● SOURCE MATERIAL:
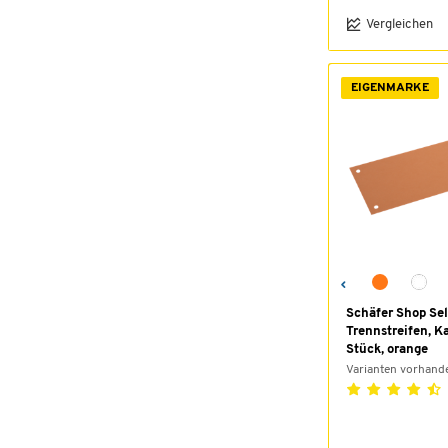
Vergleichen
EIGENMARKE
Schäfer Shop Sel
Trennstreifen, K
Stück, orange
Varianten vorhand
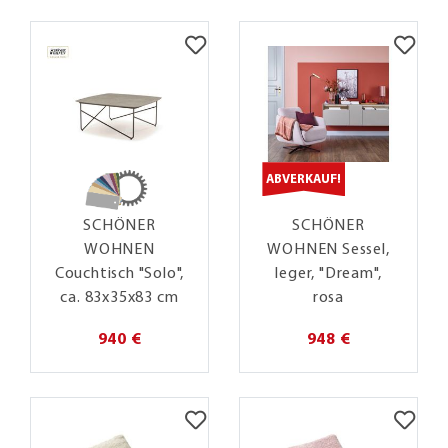
ABVERKAUF!
SCHÖNER
SCHÖNER
WOHNEN
WOHNEN Sessel,
Couchtisch "Solo",
leger, "Dream",
ca. 83x35x83 cm
rosa
940 €
948 €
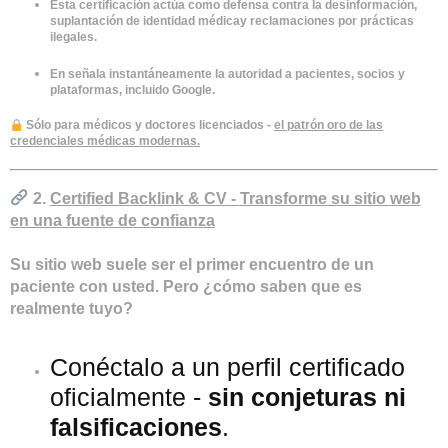
Esta certificación actúa como
defensa contra la desinformación,
suplantación de identidad médica
y reclamaciones por prácticas
ilegales.
En
señala instantáneamente la autoridad
a pacientes, socios y
plataformas, incluido Google.
Sólo para médicos y doctores licenciados
-
el patrón oro de las
credenciales médicas modernas.
2.
Certified Backlink & CV - Transforme su sitio web
en una fuente de confianza
Su sitio web suele ser el primer encuentro de un
paciente con usted. Pero
¿cómo saben que es
realmente tuyo?
Conéctalo a un perfil certificado
oficialmente -
sin conjeturas ni
falsificaciones
.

● TASK TO COMPLETE:
Please set down the data above exactly as given, leaving every picture out.

● ANSWER TO THIS PROBLEM:
Vergleichen
EIGENMARKE
Schäfer Shop Sel
Trennstreifen, K
Stück, orange
Varianten vorhand
ABVERKAUF!
SCHÖNER
SCHÖNER
WOHNEN
WOHNEN Sessel,
Couchtisch "Solo",
leger, "Dream",
ca. 83x35x83 cm
rosa
940 €
948 €
Esta certificación actúa como
defensa contra la desinformación,
suplantación de identidad médica
y reclamaciones por prácticas
ilegales.
En
señala instantáneamente la autoridad
a pacientes, socios y
plataformas, incluido Google.
Sólo para médicos y doctores licenciados
-
el patrón oro de las
credenciales médicas modernas.
2.
Certified Backlink & CV - Transforme su sitio web
en una fuente de confianza
Su sitio web suele ser el primer encuentro de un
paciente con usted. Pero
¿cómo saben que es
realmente tuyo?
Conéctalo a un perfil certificado
oficialmente -
sin conjeturas ni
falsificaciones
.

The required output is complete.